- _Task description_:
Leave out the pictures and repeat everything else in the records exactly.

========================================================================

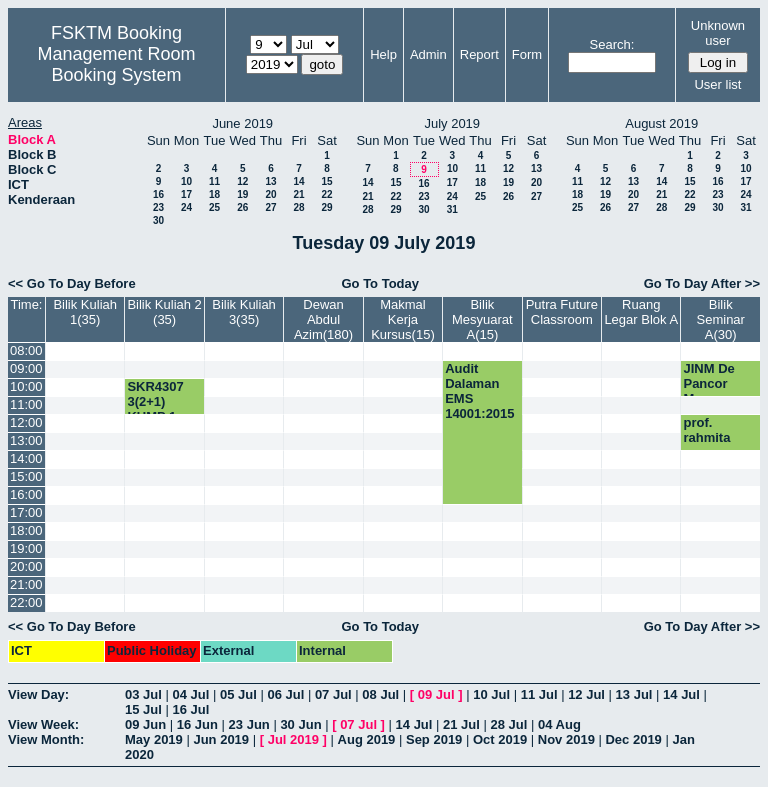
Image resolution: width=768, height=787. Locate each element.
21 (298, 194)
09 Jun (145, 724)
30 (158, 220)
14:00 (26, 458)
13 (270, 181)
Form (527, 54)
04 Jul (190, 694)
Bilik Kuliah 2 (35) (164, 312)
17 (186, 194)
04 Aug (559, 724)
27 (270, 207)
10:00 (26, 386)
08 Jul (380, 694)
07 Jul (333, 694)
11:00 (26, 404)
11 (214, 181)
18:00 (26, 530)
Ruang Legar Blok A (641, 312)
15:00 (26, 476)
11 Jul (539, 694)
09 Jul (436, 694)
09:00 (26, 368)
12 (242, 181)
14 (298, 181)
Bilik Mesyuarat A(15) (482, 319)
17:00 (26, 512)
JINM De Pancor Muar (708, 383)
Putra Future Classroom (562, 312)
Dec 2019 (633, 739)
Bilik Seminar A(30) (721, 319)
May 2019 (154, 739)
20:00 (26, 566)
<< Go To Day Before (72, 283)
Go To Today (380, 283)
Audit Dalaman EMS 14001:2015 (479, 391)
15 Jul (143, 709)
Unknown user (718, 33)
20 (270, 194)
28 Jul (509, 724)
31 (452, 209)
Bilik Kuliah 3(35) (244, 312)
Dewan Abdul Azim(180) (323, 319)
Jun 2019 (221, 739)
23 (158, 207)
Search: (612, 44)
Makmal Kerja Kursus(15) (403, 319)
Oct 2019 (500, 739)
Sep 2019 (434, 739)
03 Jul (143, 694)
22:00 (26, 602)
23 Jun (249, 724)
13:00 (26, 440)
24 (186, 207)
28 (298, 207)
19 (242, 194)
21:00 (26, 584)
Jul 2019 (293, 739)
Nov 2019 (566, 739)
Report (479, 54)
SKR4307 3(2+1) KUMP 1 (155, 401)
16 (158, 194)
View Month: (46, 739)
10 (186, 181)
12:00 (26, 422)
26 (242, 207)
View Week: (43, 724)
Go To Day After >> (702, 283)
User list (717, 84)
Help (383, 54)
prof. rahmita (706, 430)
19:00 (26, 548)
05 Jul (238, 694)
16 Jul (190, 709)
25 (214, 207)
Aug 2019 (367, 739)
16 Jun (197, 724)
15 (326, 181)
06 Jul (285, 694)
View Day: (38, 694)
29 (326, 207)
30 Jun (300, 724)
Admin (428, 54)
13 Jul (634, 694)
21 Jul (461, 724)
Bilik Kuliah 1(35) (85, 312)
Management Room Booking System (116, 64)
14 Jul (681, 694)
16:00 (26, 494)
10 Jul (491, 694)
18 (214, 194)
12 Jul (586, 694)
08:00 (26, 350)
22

========================================================================

- _Result of this task_:
Image resolution: width=768, height=787. Locate each element.
21 (298, 194)
09 Jun (145, 724)
30 (158, 220)
14:00 (26, 458)
13 (270, 181)
Form (527, 54)
04 Jul (190, 694)
Bilik Kuliah 2 (35) (164, 312)
17 (186, 194)
04 Aug (559, 724)
27 (270, 207)
10:00 (26, 386)
08 Jul (380, 694)
07 Jul (333, 694)
11:00 (26, 404)
11 (214, 181)
18:00 (26, 530)
Ruang Legar Blok A (641, 312)
15:00 (26, 476)
11 Jul (539, 694)
09 Jul (436, 694)
09:00 (26, 368)
12 (242, 181)
14 (298, 181)
Bilik Mesyuarat A(15) (482, 319)
17:00 (26, 512)
JINM De Pancor Muar (708, 383)
Putra Future Classroom (562, 312)
Dec 2019 (633, 739)
Bilik Seminar A(30) (721, 319)
May 2019 (154, 739)
20:00 (26, 566)
<< Go To Day Before (72, 283)
Go To Today (380, 283)
Audit Dalaman EMS 14001:2015 (479, 391)
15 Jul (143, 709)
Unknown user (718, 33)
20 (270, 194)
28 Jul (509, 724)
31 (452, 209)
Bilik Kuliah 3(35) (244, 312)
Dewan Abdul Azim(180) (323, 319)
Jun 2019 (221, 739)
23 (158, 207)
Search: (612, 44)
Makmal Kerja Kursus(15) (403, 319)
Oct 2019 (500, 739)
Sep 2019 (434, 739)
03 Jul (143, 694)
22:00 (26, 602)
23 Jun (249, 724)
13:00 (26, 440)
24 (186, 207)
28 (298, 207)
19 (242, 194)
21:00 (26, 584)
Jul 2019 (293, 739)
Nov 2019 (566, 739)
Report (479, 54)
SKR4307 3(2+1) KUMP 1 (155, 401)
16 (158, 194)
View Month: (46, 739)
10 (186, 181)
12:00 (26, 422)
26 (242, 207)
View Week: (43, 724)
Go To Day After >> (702, 283)
User list (717, 84)
Help (383, 54)
prof. rahmita (706, 430)
19:00 (26, 548)
05 Jul (238, 694)
16 Jul (190, 709)
25 (214, 207)
Aug 2019 (367, 739)
16 Jun (197, 724)
15 (326, 181)
06 Jul (285, 694)
View Day: (38, 694)
29 (326, 207)
30 Jun (300, 724)
Admin (428, 54)
13 Jul (634, 694)
21 Jul (461, 724)
Bilik Kuliah 1(35) (85, 312)
Management Room Booking System (116, 64)
14 Jul (681, 694)
16:00 (26, 494)
10 Jul (491, 694)
18 (214, 194)
12 Jul (586, 694)
08:00 (26, 350)
22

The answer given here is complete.